Meta Unveils Llama 4 Scout and Maverick: Open-Weight Multimodal Models Built for Performance and Scale

Both models were distilled from Llama 4 Behemoth, a larger unreleased model with 288 billion active parameters.

Meta Unveils Llama 4 Scout and Maverick: Open-Weight Multimodal Models Built for Performance and Scale

Meta has released two new open-weight multimodal AI models: Llama 4 Scout and Llama 4 Maverick. These models are available for download on llama.com and Hugging Face, and can be accessed through Meta AI on WhatsApp, Messenger, Instagram Direct, and the Meta AI website.

Llama 4 Scout is a 17 billion active parameter model built with 16 experts using a mixture-of-experts (MoE) architecture. It fits on a single H100 GPU and supports a 10 million token context window, enabling tasks like multi-document summarization and reasoning over large codebases. Meta says Scout outperforms models like Gemma 3 and Gemini 2.0 Flash-Lite, while remaining more efficient and scalable than previous Llama versions.

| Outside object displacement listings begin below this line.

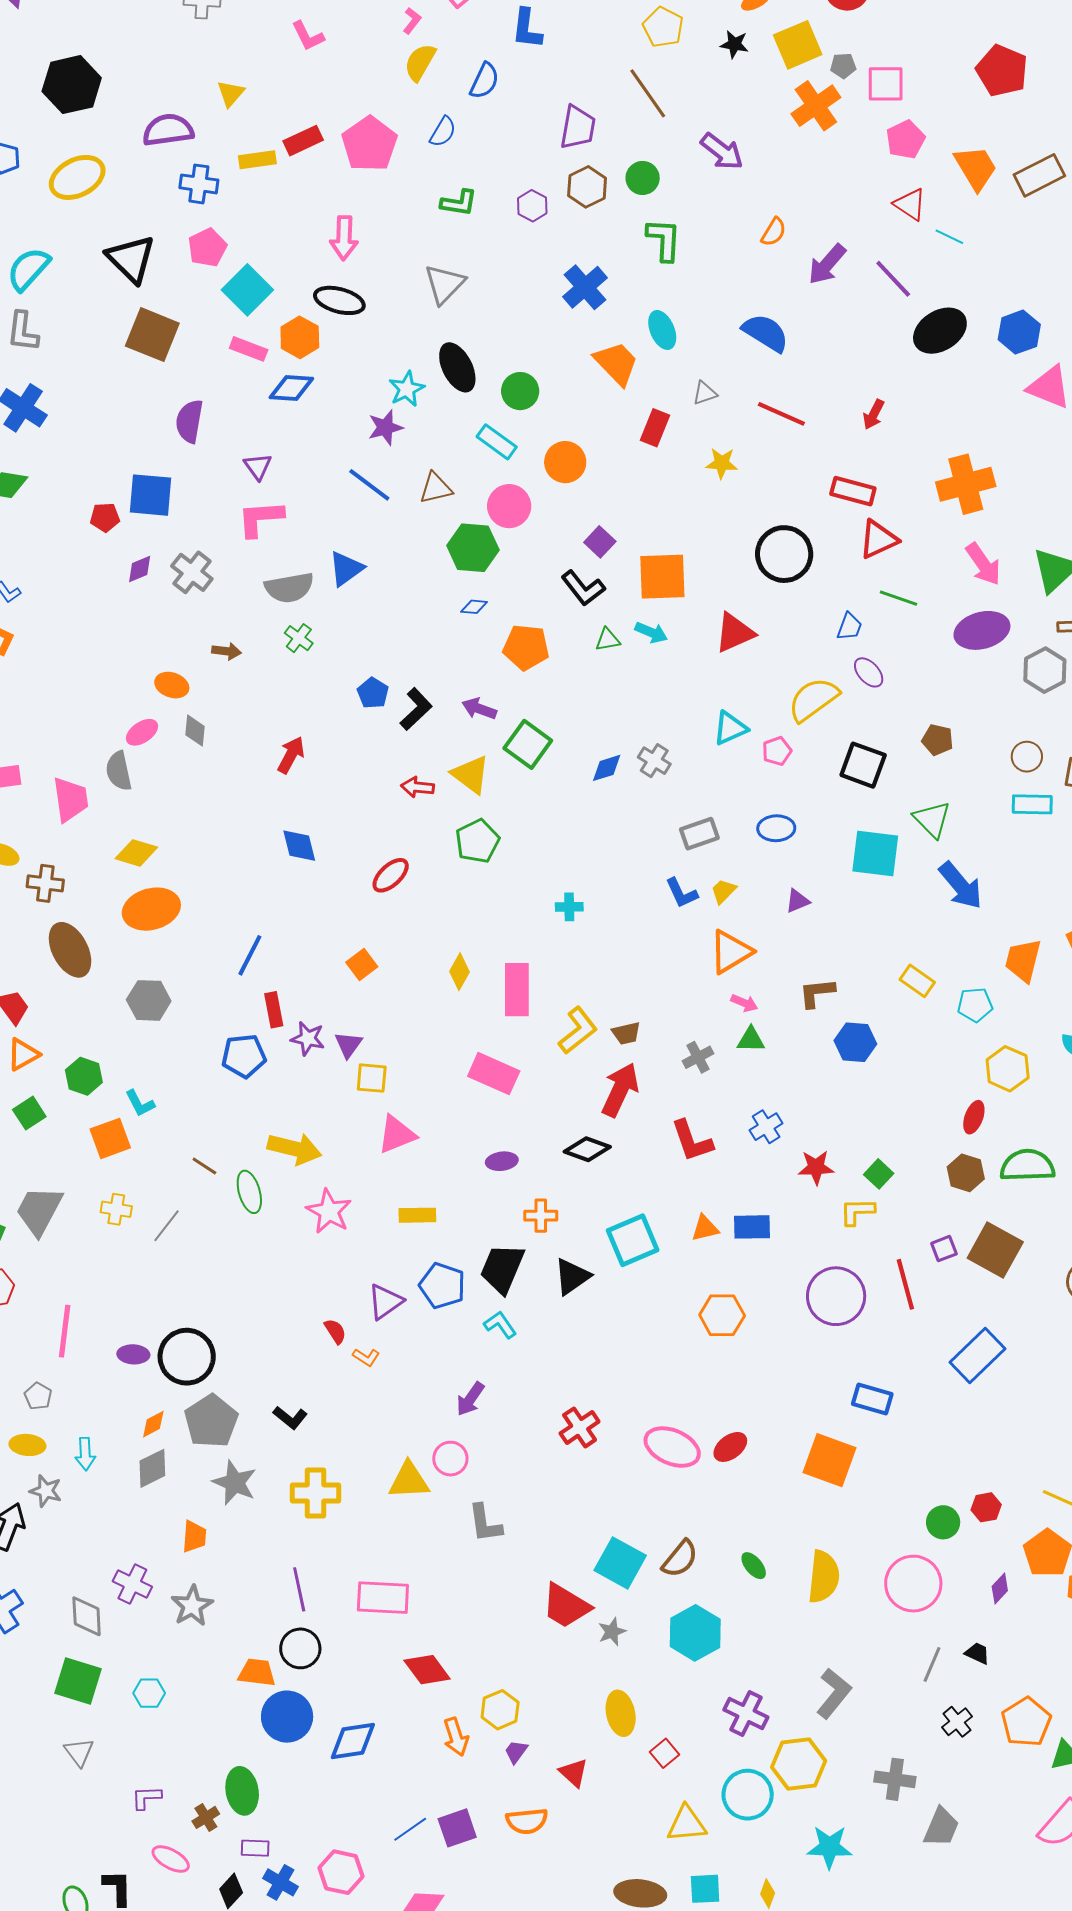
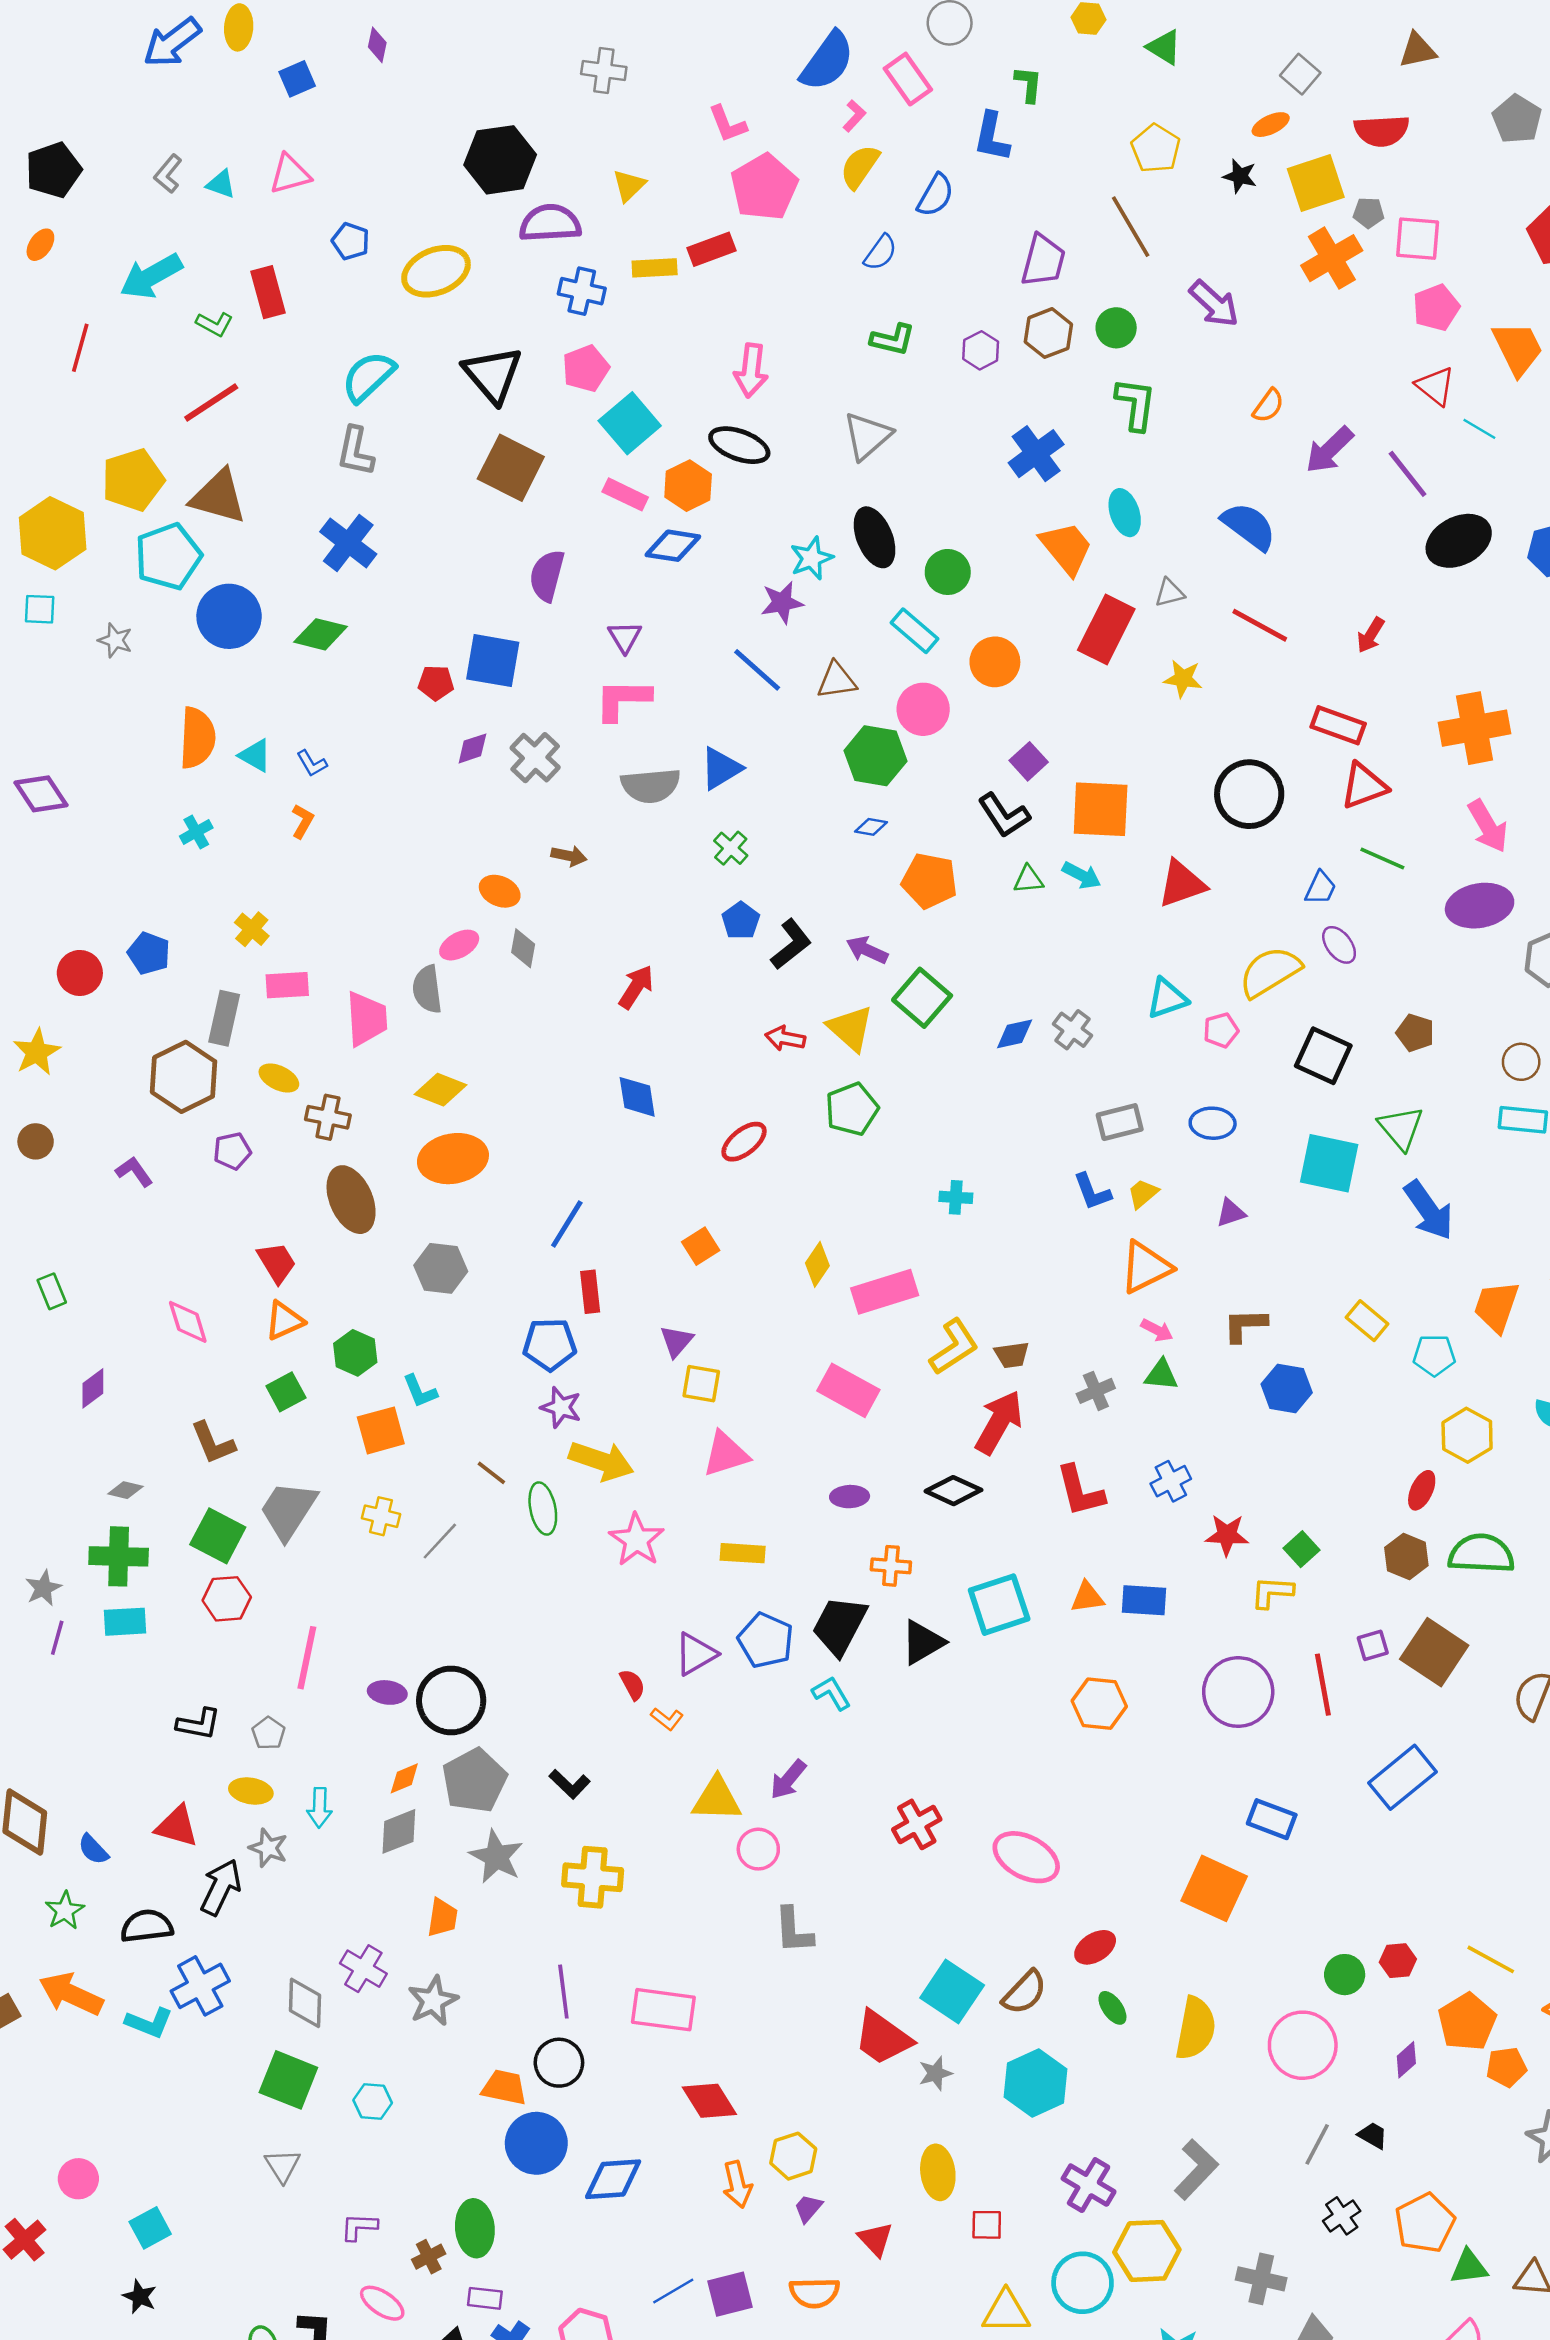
black hexagon: (72, 85) -> (500, 160), moved
pink pentagon: (370, 144) -> (764, 187), moved
red rectangle: (655, 428) -> (1106, 629), size x1.5
green cross: (299, 638) -> (731, 848), moved
pink rectangle: (517, 990) -> (885, 1292), turned 68
purple star: (308, 1038) -> (561, 1407), moved
red ellipse: (730, 1447) -> (1095, 1947), moved
yellow triangle: (409, 1480) -> (717, 1799), moved
red square: (665, 1753) -> (987, 2225), turned 36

Llama 4 Maverick, also with 17 billion active parameters, includes 128 experts and 400 billion total parameters. It's intended for higher-end applications and rivals much larger models such as DeepSeek V3, with strong performance on reasoning and coding tasks. Meta says Maverick outperforms GPT-4o and Gemini Flash 2 on several benchmarks.

"Whether you’re a developer building on top of our models, an enterprise integrating them into your workflows, or simply curious about the potential uses and benefits of AI, Llama 4 Scout and Llama 4 Maverick are the best choices for adding next-generation intelligence to your products," Meta said in a blog post.

Both models were distilled from Llama 4 Behemoth, a larger unreleased model with 288 billion active parameters. Behemoth has already shown leading results on STEM tasks and influenced Scout and Maverick through a process called codistillation.

The models introduce architectural changes such as interleaved attention layers and training on diverse multimodal data. Meta used a streamlined fine-tuning process, reinforcement learning, and preference optimization to improve performance.

More announcements are expected at LlamaCon on April 29, including details on an upcoming Llama 4 reasoning model.